Be that as it may, Anthony Kila, a Jean Monnet professor of Strategy and Development, believes that the APC and Buhari should be blamed for their current problems. Reacting, in a letter he wrote in from Cambridge, United Kingdom, Kila said:

“As history and political science have taught us, a major consequence of having a political coalition in government is the need for a bespoke leadership for such formation. Such formation tends to be either that of a strong party managed by strong party leaders that hold the government of the coalition alive and to account or a strong head of government who either by practice or by election and or acclamation is also the leader of the coalition.

“In the case of the APC, one bespoke option could have been that of a strong party chairman and party executive council that hold alive the government and the coalition by liaising with the legislative arm of government, leading personalities and various components of the coalition to ensure consultation, deliberation and representation.

“In the case of the APC, another bespoke option could have been a strong passionate, partisan and participative president that holds the coalition together by balancing and satisfying sectorial, ideological and identity interests of the coalition whilst ensuring popularity and consolidation of the party through performance and dialogue with the general public.”

Sadly, Kila noted that in practice, “the APC chose and showed none of the two manifestly advisable options. Rather they opted for the opposite and even absent of the two possible options. The party tried to rule the country through a weak structure that seems totally uninfluential in terms of governance, policies and appointments. The party was seen and said to be an underfunded, generally inactive and sometimes reactive structure led by good but uncharismatic and uninfluential chairman in the person of Chief John Odigie-Oyegun, who amazingly tried to stay as chairman even when it was clear to even his most ardent supporters that his lacklustre reign was over.

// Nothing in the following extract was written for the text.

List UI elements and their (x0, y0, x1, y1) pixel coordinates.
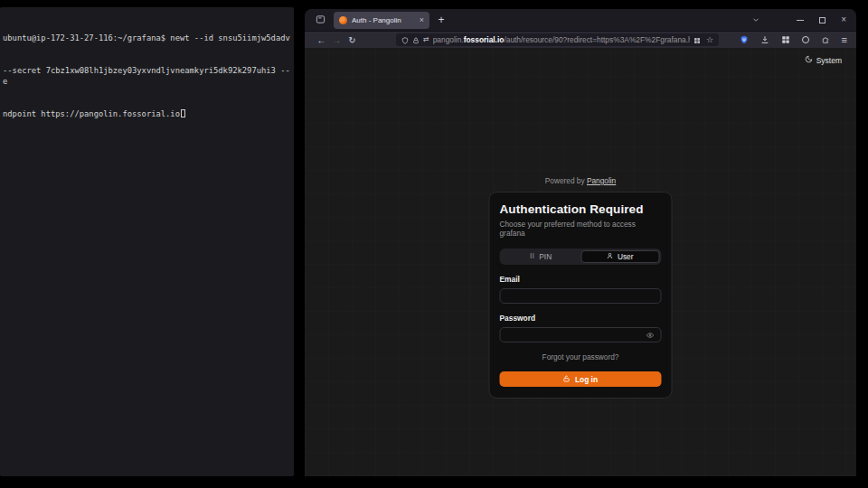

“To compound the situation, the APC also presented a detached presidency that woke up to party affairs only when it was rather too late. When one thinks of President Buhari and his party what often comes to mind is the saying of the marsh standing aloof; acting as if it were not the river’s kin. Even Buhari’s most devout followers will agree in their hearts of hearts that the president could have and should have done a lot more in terms of governance and politics.

“The result of a coalition government managed by a weak party and an absent president is erosion of popular support, malcontent amongst party chieftains and dismemberment.”

In any case, Kingsley Moghalu, the presidential aspirant of the Young Progressive Party, YPP, however, said what Nigerians needed now was a paradigm shift and not a coalition of party for effective change in 2019. “We need a paradigm shift in governance. A regrouping of the booted out PDP and members of the failed APC will not achieve that. Things are falling apart and the centre cannot hold. The shifting allegiances of the same old faces and the same old career politicians will mean the same old problems for Nigeria.”

Moghalu, who spoke in an interview, said: “Our long-suffering masses need something new, something different, and something bold if we have truly learnt the lessons of 2015. Remember: another coalition brought the APC into the presidency. With the PDP-led MoU and the disastrous performance of the APC, the path is now open for a real transformative third force and generational shift, which a Kingsley Moghalu presidency would represent for Nigeria.”

That, indeed, is key. But whether the APC or the new coalition would be the choice of Nigerians is anybody’s guess. For now, the showdown has started.